I am sorry you feel that you have been discriminated against due to your gender in school. I hope you will find a more mature group of people to work with in college.

Urbi

Ankita Sarkar said...

Urbi,

1. Thank you. I try to be as inclusive as possible when being vocal about equality.

2. There is no conclusive proof or counter-proof of the different biological wiring that makes hobbies and interests gendered. Researchers lug studies at one another to support either viewpoint, and newspapers oversimplify and sensationalize all experimental inferences. After all, our biological wiring is much older than the invention of all these hobbies! I resist the stereotyping as opposition to the very headache you speak of -- that is, for the right to be judged as an individual, whether one is doing the typical things of one's gender or not. Even if there is a biological wiring, it can only be a tendency and not an absolute affiliation: so skills should be judged on an individual level without gendered prejudice -- not in the form of 'good in Maths, being a woman' or 'expert knitter, being a man', but just as 'good in Maths' and 'expert knitter'! I think you will agree that that is not how the world currently works!
The only thing we conclusively know about men and women being attracted to different things is that they (mostly) are attracted to one another.

As for college, I think it will be as uphill a battle as now. It's worse in scientific careers, you know, since they are still somewhat against the stereotype for girls to pursue. And even within science they have stereotyping -- apparently Mathematics and Physics are more manly than Chemistry, and Biology is just a mildly tomboyish girl. I don't understand it: they're just subjects!
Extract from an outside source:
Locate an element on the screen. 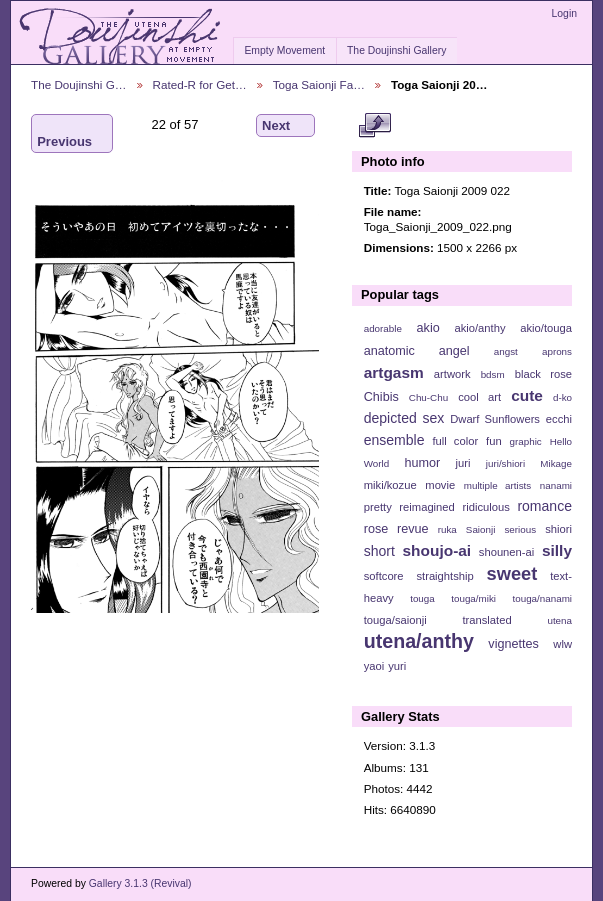  shounen-ai is located at coordinates (507, 552).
Thank you for your wishes, though. I wish you a good college life as well.

Ankita

Unknown said...

This might be a late comment, but I was so incredibly moved by this writing that it took me a while to orchestrate this reply. I have grown up in a family where both my parents worked, inequality was unheard of and both my parents loved us equally. My mom, by nature, has always been very organised and put together. Scratch the first trait- you have my dad! But despite having to leave and return at odd hours- my mom has always managed to tidy up the closets, organize the nooks and corners and despite an overwhelming day, she has always managed to go out of her way and make time for both me and my sister. What really stood out for me in your letter (i.e. post) is how nicely you put this: "I will still go on keeping house and indulging in my feminine interests like knitting and cooking and colour coordinating upholstery, and hopefully my husband and children will derive much pleasure from these one day, just as my parents do now."
So whilst my comment merely states that Ms Bhattacharya has completely not understood what house-keeping is all about, my comment for you is- thank you. It's good to see people with such power, such conviction and such honestly. Thank you again, for making my day!